Lexer / Scanner — Specification¶
A reference for Go's lexical layer: the token set, the formal automatic semicolon insertion rules, the literal grammars (including underscores), directive syntax, and the scanner API surface. EBNF here follows the style of the Go language specification.
1. Lexical structure overview¶
Source text is Unicode encoded as UTF-8. The grammar's terminal symbols are tokens. Whitespace (U+0020, U+0009, U+000D, U+000A) separates tokens; consecutive whitespace collapses except as it triggers semicolon insertion at line ends. Comments are not tokens (except as captured directives) and act as whitespace.
newline = /* U+000A */ .
unicode_char = /* an arbitrary Unicode code point except newline */ .

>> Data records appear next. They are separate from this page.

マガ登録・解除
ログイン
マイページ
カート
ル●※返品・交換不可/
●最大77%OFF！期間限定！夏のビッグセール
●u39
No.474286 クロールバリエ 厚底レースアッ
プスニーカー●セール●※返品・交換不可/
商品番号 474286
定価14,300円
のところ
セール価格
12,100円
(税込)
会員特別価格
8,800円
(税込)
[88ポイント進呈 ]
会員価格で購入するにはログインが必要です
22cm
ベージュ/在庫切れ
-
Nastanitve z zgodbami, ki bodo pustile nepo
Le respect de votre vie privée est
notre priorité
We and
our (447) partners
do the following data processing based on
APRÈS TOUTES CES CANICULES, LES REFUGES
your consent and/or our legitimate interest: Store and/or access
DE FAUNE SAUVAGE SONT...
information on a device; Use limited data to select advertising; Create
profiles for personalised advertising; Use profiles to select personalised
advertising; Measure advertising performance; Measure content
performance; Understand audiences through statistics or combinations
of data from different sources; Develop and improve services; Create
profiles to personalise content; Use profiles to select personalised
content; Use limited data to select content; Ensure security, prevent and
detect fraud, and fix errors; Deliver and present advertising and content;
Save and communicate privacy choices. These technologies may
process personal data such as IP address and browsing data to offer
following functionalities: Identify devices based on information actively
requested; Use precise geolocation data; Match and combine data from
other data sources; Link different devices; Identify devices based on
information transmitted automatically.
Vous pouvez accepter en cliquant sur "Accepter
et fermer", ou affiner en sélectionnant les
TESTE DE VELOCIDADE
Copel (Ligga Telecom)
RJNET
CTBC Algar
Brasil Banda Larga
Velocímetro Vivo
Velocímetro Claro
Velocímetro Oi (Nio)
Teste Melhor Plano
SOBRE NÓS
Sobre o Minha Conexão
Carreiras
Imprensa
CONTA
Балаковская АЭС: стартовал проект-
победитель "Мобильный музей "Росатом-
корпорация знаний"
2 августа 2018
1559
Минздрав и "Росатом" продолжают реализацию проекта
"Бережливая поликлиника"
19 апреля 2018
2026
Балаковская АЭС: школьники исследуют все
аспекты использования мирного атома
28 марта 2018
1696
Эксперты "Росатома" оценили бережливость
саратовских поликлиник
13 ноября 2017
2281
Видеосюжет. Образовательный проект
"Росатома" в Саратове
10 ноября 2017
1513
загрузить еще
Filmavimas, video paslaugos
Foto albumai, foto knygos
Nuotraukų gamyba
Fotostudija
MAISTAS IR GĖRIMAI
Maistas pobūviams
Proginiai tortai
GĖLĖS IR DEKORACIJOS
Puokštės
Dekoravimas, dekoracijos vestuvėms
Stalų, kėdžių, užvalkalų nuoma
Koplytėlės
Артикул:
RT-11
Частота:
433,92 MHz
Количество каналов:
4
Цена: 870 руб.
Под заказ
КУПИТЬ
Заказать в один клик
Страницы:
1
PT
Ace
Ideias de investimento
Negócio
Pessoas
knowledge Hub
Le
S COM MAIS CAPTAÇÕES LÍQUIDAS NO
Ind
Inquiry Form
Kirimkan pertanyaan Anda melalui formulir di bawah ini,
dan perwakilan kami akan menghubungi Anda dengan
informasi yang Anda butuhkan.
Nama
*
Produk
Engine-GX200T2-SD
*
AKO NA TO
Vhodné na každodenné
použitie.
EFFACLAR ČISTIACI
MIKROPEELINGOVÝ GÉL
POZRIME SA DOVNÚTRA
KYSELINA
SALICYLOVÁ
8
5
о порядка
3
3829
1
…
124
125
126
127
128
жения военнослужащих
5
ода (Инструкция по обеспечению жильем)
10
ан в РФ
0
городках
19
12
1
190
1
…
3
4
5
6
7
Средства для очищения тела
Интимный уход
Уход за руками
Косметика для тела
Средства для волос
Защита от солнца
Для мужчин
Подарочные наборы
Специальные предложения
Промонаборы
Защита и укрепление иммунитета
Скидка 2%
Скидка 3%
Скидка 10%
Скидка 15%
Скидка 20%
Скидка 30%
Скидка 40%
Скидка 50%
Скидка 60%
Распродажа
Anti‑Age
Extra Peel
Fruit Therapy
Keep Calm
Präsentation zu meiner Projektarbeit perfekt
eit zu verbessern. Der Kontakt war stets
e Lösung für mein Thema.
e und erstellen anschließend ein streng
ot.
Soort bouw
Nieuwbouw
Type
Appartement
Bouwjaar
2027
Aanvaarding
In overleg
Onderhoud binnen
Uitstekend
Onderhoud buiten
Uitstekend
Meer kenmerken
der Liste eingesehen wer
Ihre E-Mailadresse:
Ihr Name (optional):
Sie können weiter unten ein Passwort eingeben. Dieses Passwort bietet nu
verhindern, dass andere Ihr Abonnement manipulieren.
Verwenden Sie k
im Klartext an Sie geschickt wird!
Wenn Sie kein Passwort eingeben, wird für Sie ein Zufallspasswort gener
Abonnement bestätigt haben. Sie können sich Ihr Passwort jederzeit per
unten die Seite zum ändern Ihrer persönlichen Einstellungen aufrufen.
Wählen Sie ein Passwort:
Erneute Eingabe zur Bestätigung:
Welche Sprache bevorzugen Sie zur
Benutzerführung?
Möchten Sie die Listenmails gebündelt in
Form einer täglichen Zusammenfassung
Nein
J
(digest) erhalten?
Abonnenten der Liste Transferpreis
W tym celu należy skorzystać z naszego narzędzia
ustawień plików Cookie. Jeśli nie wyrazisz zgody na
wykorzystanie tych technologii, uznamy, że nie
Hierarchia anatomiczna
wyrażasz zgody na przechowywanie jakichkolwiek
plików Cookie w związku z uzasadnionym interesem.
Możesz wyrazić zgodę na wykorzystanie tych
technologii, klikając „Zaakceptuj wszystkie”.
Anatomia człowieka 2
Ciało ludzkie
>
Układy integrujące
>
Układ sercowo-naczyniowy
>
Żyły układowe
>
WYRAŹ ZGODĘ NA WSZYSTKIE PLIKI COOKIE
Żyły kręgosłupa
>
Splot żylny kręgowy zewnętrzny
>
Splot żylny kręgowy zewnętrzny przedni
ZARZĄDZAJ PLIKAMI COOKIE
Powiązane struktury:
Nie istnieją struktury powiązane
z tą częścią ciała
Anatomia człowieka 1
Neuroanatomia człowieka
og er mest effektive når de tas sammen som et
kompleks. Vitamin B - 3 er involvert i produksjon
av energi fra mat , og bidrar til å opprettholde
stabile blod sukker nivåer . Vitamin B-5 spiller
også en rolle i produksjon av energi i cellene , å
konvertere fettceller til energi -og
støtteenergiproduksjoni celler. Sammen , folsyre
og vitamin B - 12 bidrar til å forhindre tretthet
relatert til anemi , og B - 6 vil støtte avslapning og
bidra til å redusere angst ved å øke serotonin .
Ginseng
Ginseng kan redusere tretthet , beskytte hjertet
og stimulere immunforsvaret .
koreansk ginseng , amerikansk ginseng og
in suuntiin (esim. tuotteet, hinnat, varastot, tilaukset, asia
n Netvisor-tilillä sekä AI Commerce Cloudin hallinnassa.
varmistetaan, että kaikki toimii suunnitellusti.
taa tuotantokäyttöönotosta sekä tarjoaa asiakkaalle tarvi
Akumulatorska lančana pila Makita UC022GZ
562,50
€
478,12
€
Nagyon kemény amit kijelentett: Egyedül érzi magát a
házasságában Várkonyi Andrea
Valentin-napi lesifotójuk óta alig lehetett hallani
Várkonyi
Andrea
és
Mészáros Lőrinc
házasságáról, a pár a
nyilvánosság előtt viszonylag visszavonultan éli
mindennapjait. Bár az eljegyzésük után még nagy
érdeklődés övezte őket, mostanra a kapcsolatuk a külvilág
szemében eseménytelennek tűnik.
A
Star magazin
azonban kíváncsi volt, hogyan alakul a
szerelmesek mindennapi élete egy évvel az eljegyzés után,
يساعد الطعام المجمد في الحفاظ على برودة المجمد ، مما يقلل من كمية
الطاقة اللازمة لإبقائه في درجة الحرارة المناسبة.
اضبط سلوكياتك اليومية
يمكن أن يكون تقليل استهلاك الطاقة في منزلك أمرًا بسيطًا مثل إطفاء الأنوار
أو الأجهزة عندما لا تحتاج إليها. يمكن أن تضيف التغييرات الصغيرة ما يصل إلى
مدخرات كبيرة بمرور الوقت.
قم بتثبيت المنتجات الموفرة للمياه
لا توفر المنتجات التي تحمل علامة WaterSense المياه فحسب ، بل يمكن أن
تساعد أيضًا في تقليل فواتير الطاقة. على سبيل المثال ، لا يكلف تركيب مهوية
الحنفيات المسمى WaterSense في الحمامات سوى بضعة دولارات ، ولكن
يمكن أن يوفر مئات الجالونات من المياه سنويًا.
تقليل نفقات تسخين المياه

letter = unicode_letter | "_" .
unicode_letter = /* a Unicode code point categorized as "Letter" */ .
unicode_digit = /* a Unicode code point categorized as "Number, decimal digit" */ .
A BOM (U+FEFF) is permitted only as the first code point of the file and is discarded; elsewhere it is an error.
2. Token categories¶
Tokens fall into five groups: identifiers, keywords, operators/punctuation, literals, and the synthetic semicolon. The compiler's token type (cmd/compile/internal/syntax/tokens.go) enumerates them; the std-lib equivalent is go/token.Token.
Compiler token kinds (representative)¶
| Constant | Meaning |
|---|---|
_EOF | end of input |
_Name | identifier |
_Literal | int/float/imag/rune/string (see kind) |
_Operator | binary/unary operator (excludes *) |
_AssignOp | op= form (+=, <<=, ...) |
_IncOp | ++ / -- |
_Assign | = |
_Define | := |
_Arrow | <- |
_Star | * (separate from _Operator) |
_Lparen _Lbrack _Lbrace | ( [ { |
_Rparen _Rbrack _Rbrace | ) ] } |
_Comma _Semi _Colon _Dot _DotDotDot | , ; : . ... |
| keyword tokens | _Break ... _Var (the 25 keywords) |
The whole token set is constrained to at most 64 values so it fits a uint64 bitset (const _ uint64 = 1 << (tokenCount - 1)), enabling contains(tokset, tok) membership tests with a single mask.
Literal kinds (LitKind)¶
Keywords (exactly 25)¶
break case chan const continue
default defer else fallthrough for
func go goto if import
interface map package range return
select struct switch type var
Keyword recognition uses a perfect hash: hash(s) = (s[0]<<4 ^ s[1] + len(s)) & 63 over a 64-entry keywordMap, confirmed by a string compare.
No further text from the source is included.